[RECORDS FOR THE TASK — start]

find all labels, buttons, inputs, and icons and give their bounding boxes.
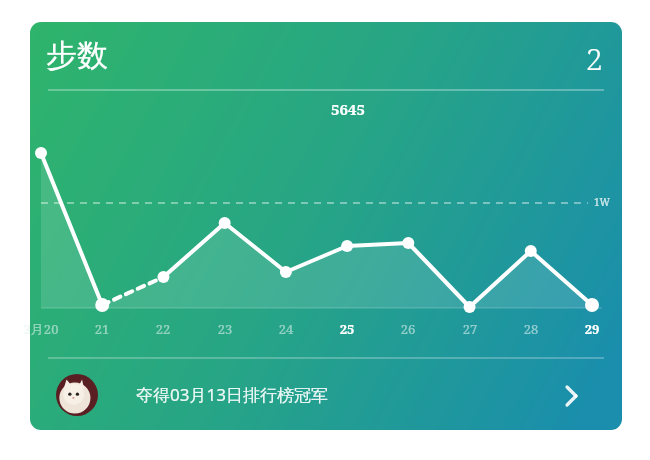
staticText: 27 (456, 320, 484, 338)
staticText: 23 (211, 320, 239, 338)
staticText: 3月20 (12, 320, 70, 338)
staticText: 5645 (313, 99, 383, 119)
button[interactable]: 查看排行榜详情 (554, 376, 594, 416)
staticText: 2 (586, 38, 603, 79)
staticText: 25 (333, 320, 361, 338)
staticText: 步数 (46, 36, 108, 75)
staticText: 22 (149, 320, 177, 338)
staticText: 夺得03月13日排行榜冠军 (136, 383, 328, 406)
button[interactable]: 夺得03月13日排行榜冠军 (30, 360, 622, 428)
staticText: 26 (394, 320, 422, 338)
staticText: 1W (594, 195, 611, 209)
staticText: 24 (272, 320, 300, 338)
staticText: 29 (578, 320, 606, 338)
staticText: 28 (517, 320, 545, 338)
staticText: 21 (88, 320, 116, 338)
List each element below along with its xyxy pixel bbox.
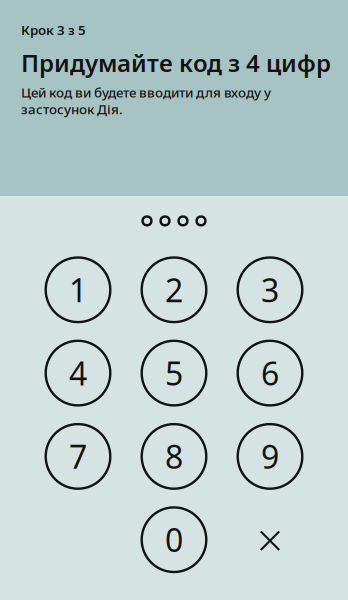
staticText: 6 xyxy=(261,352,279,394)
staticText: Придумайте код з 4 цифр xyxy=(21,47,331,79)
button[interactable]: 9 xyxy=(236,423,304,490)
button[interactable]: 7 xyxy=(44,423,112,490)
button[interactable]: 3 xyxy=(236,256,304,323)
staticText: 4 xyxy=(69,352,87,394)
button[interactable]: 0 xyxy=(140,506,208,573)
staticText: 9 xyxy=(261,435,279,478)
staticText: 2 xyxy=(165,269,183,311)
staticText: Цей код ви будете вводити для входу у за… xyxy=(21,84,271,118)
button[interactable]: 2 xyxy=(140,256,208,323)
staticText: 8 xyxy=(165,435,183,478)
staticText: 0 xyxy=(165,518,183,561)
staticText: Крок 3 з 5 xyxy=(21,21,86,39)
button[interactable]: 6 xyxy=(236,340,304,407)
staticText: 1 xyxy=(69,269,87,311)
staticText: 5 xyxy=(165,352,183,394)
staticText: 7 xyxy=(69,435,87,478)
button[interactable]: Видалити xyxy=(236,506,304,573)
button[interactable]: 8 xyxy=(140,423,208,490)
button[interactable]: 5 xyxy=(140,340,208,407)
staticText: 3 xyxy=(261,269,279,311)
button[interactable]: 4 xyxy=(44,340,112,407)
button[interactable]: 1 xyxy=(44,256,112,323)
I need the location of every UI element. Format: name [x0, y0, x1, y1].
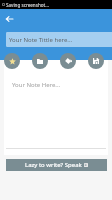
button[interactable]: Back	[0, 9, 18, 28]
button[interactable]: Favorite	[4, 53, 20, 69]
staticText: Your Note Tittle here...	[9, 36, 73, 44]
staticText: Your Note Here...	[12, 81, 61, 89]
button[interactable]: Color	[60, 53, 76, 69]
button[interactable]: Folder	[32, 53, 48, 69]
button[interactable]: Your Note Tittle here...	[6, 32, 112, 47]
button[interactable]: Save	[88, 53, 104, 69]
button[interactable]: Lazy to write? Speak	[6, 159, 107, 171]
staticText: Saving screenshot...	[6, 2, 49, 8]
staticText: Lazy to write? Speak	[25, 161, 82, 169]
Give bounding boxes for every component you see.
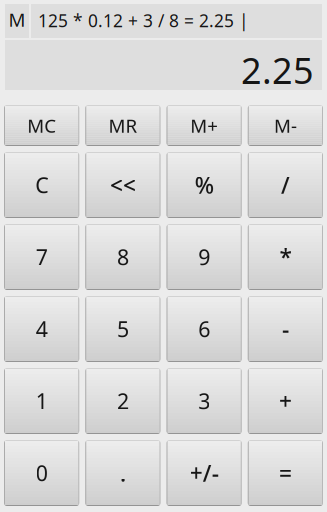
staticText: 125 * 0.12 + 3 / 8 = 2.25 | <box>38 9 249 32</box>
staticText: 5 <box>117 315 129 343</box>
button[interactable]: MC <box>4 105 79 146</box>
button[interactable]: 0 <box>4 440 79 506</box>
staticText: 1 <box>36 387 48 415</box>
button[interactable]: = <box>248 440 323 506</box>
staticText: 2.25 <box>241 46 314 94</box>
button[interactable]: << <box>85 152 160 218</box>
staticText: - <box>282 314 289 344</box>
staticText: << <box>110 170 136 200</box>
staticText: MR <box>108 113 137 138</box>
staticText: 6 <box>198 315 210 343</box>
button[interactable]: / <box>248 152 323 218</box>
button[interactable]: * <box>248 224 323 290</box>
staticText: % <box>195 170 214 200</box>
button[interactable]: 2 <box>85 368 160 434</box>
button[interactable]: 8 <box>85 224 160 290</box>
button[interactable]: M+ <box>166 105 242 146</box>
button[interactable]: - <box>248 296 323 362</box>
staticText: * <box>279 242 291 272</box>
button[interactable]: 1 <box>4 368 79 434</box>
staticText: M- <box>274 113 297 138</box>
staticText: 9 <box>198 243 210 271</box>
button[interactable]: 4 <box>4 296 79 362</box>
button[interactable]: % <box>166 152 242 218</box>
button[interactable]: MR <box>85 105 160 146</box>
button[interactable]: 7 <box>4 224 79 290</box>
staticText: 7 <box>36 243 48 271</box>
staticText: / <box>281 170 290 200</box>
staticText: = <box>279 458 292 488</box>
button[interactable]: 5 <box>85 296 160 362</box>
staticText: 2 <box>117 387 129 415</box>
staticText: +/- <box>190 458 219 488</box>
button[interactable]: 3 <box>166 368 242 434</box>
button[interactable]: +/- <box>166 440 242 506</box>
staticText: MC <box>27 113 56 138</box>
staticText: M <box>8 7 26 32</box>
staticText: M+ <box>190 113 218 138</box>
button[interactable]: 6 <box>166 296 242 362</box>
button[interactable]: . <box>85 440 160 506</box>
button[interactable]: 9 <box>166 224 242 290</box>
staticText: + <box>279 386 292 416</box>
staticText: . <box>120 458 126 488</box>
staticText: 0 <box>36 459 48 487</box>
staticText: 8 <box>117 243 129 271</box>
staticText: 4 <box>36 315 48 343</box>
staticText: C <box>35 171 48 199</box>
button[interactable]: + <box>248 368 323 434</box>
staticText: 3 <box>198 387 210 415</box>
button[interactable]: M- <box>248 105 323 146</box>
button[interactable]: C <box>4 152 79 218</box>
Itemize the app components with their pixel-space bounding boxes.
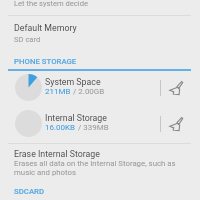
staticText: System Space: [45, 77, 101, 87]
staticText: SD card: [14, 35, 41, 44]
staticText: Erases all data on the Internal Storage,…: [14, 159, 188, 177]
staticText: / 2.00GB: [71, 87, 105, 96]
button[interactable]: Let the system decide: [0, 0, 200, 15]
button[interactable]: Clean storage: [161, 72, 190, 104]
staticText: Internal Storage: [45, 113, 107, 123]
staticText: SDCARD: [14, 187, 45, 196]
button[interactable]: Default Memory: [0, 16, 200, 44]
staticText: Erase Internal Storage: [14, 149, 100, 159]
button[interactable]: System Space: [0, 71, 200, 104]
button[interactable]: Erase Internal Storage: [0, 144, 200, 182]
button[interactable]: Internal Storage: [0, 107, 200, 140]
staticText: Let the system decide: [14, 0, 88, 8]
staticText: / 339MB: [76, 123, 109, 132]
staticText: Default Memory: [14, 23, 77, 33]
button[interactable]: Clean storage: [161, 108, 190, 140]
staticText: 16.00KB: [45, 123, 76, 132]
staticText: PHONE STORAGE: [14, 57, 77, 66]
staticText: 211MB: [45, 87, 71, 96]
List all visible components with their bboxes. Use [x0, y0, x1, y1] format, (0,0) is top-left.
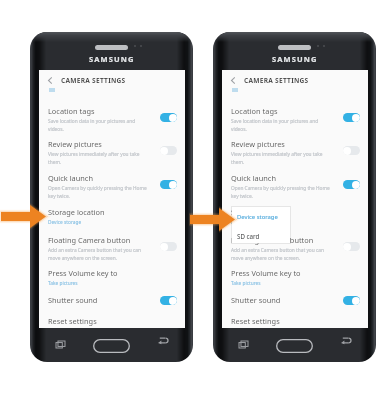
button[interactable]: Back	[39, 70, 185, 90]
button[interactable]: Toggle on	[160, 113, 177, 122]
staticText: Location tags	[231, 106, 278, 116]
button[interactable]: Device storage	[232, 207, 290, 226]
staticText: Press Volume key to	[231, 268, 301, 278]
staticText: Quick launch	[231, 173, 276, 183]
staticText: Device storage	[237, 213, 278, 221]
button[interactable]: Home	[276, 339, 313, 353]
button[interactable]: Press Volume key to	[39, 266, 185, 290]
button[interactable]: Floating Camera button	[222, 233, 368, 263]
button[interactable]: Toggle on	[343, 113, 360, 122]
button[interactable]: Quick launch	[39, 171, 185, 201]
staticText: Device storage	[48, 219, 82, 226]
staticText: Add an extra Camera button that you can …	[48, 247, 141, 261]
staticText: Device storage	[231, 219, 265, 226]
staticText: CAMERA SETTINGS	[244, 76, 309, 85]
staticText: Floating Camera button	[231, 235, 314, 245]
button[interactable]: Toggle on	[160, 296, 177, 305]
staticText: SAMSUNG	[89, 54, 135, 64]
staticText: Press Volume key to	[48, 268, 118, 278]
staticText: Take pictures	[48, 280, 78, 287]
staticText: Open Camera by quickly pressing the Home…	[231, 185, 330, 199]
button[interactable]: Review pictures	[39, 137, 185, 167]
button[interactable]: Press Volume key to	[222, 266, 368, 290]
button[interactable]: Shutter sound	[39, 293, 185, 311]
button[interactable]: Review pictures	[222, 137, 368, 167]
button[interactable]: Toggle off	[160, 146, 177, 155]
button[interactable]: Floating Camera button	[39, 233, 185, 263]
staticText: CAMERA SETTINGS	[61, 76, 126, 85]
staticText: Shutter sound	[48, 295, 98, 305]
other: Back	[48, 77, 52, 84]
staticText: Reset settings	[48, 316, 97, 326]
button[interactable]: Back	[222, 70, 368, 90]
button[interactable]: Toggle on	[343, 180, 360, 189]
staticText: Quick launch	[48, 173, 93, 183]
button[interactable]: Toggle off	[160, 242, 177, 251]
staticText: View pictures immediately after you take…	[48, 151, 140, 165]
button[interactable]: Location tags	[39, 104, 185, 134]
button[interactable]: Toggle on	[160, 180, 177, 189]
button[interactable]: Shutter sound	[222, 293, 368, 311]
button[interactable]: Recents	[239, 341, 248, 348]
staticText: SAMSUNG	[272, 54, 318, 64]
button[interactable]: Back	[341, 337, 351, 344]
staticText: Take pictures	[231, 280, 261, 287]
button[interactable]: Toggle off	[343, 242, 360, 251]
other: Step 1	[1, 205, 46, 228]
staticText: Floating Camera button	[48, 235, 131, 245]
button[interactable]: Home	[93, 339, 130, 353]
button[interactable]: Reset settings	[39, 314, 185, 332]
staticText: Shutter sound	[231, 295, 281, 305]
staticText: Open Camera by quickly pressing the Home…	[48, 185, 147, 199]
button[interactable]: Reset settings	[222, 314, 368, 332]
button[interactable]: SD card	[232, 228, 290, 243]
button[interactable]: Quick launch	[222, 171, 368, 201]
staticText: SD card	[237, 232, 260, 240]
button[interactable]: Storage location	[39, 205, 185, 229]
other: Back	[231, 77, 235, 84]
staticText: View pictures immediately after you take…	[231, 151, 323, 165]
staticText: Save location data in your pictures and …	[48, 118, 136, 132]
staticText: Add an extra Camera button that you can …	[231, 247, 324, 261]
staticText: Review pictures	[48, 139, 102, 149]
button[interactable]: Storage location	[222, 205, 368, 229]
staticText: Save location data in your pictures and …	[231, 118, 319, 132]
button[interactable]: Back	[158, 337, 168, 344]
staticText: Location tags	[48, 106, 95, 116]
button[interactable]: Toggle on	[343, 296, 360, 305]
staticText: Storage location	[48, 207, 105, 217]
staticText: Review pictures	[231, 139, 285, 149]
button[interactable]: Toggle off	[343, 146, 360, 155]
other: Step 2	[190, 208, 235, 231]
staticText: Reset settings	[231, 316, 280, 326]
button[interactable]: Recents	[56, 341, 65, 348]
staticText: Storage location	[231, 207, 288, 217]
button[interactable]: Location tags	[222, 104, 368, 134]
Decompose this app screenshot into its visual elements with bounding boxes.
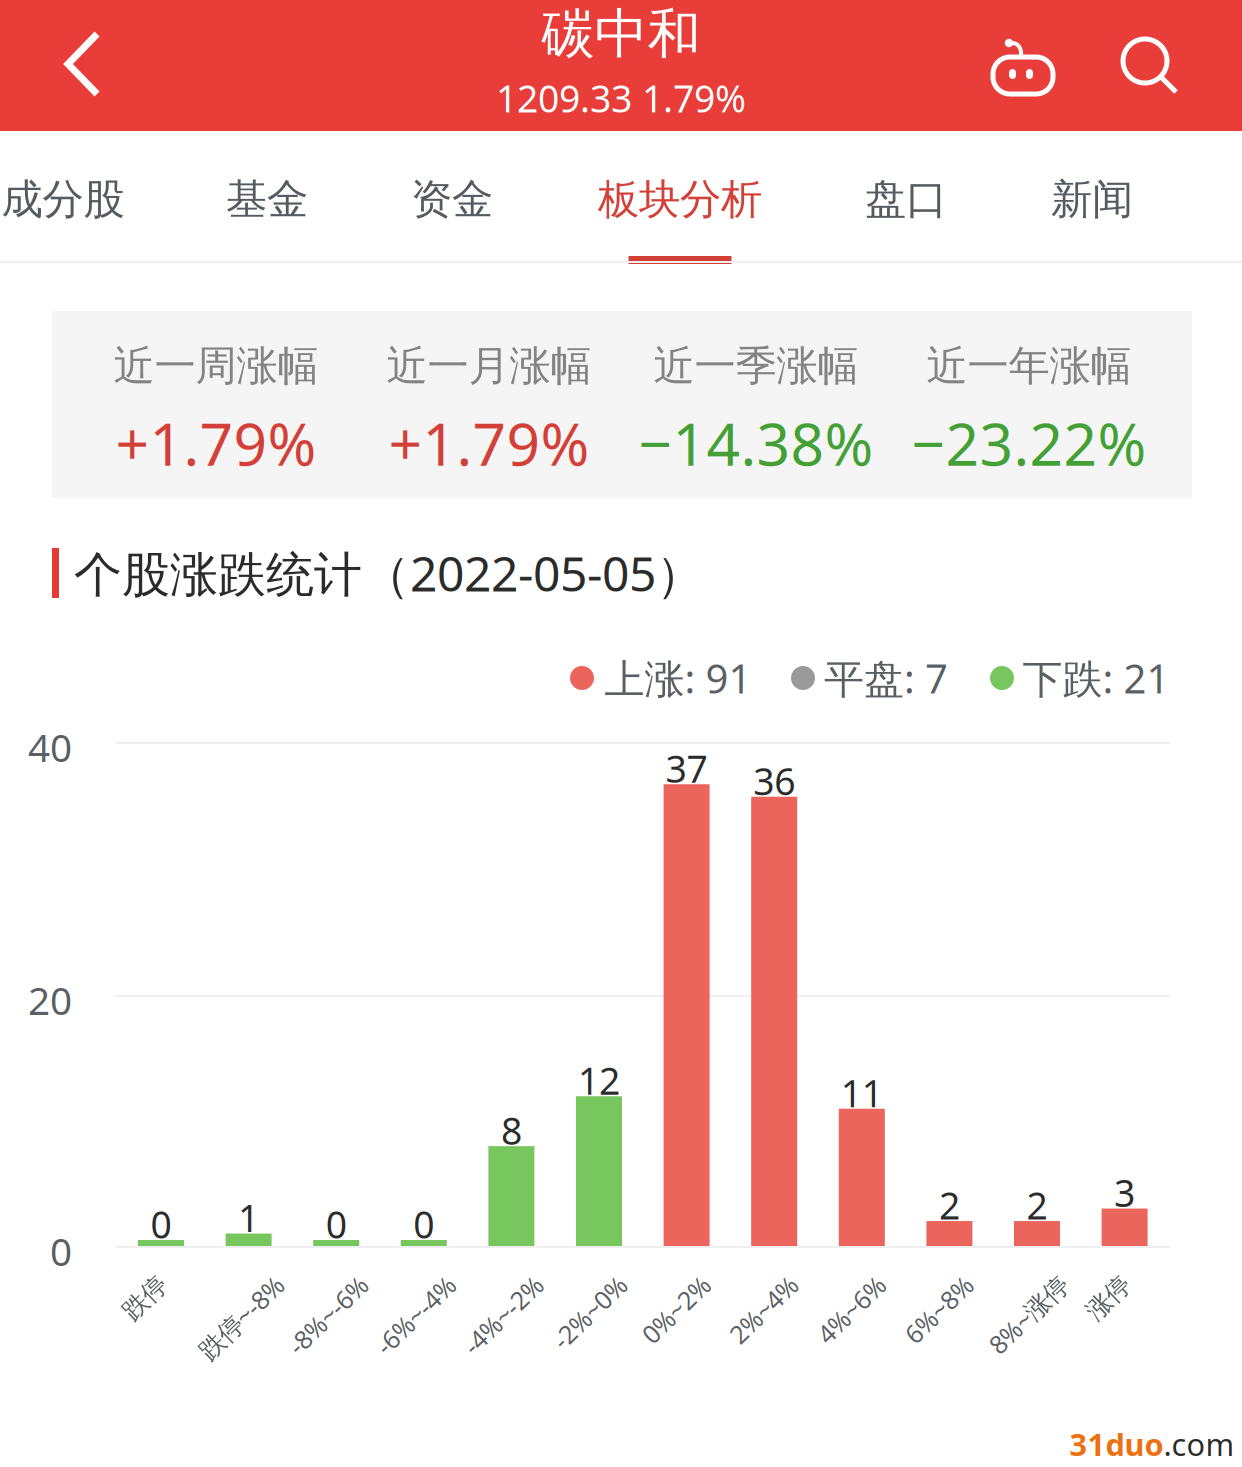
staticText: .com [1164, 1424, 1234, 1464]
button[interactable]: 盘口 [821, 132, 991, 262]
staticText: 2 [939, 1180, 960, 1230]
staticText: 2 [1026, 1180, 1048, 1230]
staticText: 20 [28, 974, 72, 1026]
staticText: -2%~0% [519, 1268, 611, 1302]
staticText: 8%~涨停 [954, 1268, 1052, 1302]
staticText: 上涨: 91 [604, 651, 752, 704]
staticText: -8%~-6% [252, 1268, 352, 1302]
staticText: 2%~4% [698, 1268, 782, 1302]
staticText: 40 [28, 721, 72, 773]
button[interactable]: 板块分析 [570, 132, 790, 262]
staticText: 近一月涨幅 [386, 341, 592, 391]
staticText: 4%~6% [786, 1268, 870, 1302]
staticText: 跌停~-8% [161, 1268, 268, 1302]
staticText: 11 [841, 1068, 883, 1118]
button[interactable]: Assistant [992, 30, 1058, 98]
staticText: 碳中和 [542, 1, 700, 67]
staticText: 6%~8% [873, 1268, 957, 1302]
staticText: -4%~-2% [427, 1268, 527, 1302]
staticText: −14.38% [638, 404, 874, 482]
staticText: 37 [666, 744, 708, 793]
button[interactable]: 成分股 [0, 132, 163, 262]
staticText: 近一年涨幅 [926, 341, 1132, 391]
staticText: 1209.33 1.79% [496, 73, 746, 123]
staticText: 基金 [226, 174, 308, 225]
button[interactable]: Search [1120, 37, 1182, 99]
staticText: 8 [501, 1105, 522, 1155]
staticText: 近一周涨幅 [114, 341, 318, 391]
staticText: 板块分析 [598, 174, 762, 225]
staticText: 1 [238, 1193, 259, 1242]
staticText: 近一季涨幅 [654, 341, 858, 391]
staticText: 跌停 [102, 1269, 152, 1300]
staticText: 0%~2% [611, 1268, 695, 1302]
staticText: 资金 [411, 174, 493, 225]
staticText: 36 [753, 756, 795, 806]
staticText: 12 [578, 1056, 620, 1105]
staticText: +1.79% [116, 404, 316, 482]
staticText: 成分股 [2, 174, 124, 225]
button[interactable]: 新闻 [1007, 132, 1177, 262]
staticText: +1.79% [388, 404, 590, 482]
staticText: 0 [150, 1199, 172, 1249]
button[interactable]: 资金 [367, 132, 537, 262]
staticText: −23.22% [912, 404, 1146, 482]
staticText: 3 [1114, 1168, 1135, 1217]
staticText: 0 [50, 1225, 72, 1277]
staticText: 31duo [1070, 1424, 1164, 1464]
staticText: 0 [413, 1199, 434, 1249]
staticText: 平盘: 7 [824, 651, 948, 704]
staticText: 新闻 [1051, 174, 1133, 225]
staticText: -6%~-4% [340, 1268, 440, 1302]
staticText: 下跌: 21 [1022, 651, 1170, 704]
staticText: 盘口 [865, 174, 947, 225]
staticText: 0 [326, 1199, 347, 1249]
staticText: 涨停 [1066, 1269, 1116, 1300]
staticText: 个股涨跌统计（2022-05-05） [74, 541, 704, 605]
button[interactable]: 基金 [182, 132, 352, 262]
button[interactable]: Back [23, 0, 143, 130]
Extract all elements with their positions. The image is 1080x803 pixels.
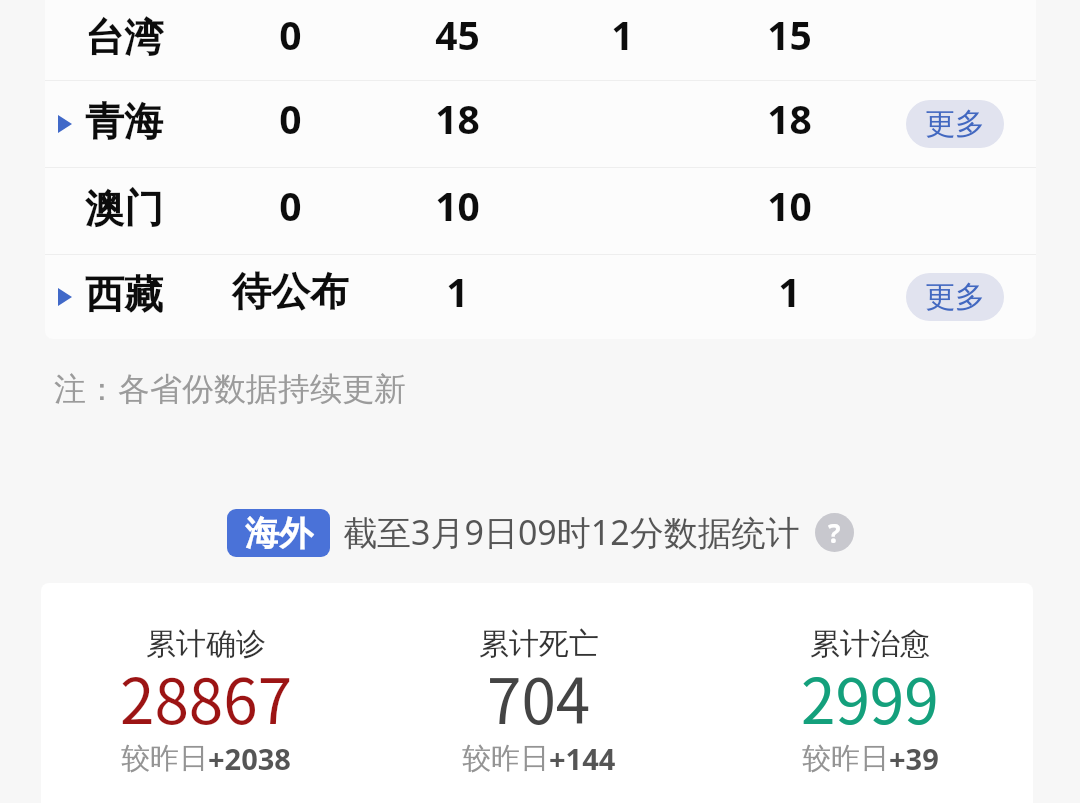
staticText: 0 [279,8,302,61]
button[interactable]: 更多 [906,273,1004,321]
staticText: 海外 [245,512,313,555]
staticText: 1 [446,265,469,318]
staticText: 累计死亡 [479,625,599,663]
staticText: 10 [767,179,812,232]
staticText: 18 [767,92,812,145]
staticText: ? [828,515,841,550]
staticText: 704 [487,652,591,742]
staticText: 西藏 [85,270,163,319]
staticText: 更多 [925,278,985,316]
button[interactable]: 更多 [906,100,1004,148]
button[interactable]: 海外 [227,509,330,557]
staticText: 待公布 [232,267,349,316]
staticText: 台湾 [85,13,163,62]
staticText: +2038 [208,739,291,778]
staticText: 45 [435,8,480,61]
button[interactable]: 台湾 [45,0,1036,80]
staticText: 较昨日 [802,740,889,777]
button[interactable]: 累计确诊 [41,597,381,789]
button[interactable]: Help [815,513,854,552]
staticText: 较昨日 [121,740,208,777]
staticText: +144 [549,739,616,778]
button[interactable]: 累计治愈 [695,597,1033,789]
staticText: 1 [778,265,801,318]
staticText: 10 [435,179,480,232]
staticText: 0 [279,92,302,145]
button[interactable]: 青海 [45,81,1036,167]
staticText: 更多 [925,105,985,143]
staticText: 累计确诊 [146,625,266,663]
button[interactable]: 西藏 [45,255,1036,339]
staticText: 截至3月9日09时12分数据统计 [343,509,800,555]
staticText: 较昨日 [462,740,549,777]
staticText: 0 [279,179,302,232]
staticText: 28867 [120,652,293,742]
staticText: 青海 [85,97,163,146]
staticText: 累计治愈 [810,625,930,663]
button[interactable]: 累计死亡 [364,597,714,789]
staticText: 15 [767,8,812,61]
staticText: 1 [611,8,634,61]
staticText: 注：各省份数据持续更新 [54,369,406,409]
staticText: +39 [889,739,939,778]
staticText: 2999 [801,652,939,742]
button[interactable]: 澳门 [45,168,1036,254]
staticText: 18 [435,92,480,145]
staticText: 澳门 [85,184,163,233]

[RECORDS FOR THE TASK — finish]

--- WHAT YOU SHOULD DO ---
Go through the listing above and return each line where the word "that" occurs.

--- ANSWER BOX ---
staticText: Add an extra Camera button that you can …	[48, 247, 141, 261]
staticText: Add an extra Camera button that you can …	[231, 247, 324, 261]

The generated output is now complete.